It may be of interest to mention in connection with the title of Earle's book that the phrase of Menenius Agrippa in Coriolanus. – "The Map of my Microcosm" actually occurs as a title of a book of characters by H. Broune, 1642, the alternative description being "a morall description of man newly compiled into Essays.

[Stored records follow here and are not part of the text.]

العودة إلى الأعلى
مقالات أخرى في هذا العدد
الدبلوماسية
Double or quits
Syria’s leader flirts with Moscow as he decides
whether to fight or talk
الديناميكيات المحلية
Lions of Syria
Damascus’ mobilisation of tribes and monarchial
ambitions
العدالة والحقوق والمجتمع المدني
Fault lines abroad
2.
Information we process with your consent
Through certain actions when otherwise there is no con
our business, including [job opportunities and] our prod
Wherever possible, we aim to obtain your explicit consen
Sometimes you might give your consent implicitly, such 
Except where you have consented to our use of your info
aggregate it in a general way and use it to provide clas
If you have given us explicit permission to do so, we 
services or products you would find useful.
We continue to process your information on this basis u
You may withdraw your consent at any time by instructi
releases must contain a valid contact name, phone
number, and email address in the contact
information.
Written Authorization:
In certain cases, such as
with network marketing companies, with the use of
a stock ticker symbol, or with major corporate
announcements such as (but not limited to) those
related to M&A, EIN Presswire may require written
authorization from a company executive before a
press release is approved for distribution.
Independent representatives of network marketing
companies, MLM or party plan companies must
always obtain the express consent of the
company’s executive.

Bliss's MS. book illustrates what I have said in the preface of the change in the character-sketch. The essay and the pamphlet gradually usurp the place of social studies. The great mass of the "characters" of the last half of the seventeenth century are political or religious. On the other hand, while the only prose character in Bliss of the sixteenth century deals with the criminal classes, "a discoverie of ten English leapers verie noisome and hurtfull to the Church and Commonwealth," quoted in his MS. notebook, mixes such characters with "the Simoniacke," "the murmurer," "the covetous man." The date is 1592. (The Tincker of Torvey (1630) also exhibits this mixture.)

It may be worth while to add a few titles of books of characters, as illustrating the range of this class of literature, or as being in themselves interesting. They are from Bliss's own notes in his own copy of his book or in the MS. note book before referred to.

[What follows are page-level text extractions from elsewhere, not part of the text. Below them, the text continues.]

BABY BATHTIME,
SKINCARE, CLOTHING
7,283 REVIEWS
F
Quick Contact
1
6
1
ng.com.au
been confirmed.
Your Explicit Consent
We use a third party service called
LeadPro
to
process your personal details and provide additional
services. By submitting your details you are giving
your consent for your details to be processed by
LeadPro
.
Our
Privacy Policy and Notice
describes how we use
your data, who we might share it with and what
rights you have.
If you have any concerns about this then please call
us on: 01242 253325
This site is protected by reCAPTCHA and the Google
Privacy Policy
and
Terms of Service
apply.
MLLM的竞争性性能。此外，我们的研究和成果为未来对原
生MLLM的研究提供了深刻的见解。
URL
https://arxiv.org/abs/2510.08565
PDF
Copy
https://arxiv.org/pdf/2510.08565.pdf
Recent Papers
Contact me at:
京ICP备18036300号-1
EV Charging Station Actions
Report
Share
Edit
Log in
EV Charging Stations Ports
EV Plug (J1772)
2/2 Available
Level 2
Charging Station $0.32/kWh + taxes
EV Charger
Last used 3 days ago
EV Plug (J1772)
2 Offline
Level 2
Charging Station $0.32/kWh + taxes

1. "The Coffee-House – a character."



2. Also a character of coffee and coffee-houses. "It was first brought into England when the palats of the English were as fanaticall as their brains… The Englishman will be a la mode de France. With the barbarous Indian he smooks tobacco: with the Turk he drinks coffee."

3. News from the new Exchange. The commonwealth of ladies. Printed in the year of women with out Grace, 1650.

4. There are many countries characterized – Italy, Spain, Holland, Scotland. 'Holland' is in verse. It bears out Earle's contemptuous references to the Dutch. It is here called "The offscouring of the British land."

"This indigested vomit of the seaFell to the Dutch by just propriety."

1672. [It will be found among Marvell's satires, but Bliss does not mention this.]

5. "Scotland characteriz'd: in a letter to a young gentleman to dissuade him from an intended journey thither, 1701."

6. "The noble cavalier characterized," "& a rebellious caviller cauterized," 1644 or 5. An answer to Wither's Campo Musæ. A vigorous preface says – "To begin roundly, soundly, and profoundly, the Cavalier is a gentleman." By John Taylor.

7. Lucifer's Lacky: the true character of a dissembling Brownist, 1641.

8. "The Tincker of Torvey: a scholler, a cobler, a tincker, a smith; with Bluster, a seaman, travel from Billingsgate to Gravesend." 1650.

9. "The interpreter," 1622, deals with "three principall terms of state – a puritan, a Protestant, a papist."

10. "The Joviall Crew; or the Devill turn'd Ranter." 1651.

11. τα διαφεροντα; or divine characters, in two parts, will have an interest for Bristol readers; it is "by that late burning and shining lamp, Master Samuel Crook, B.D., late Pastor of Wrington in Somerset, who being dead yet speaketh." 1658.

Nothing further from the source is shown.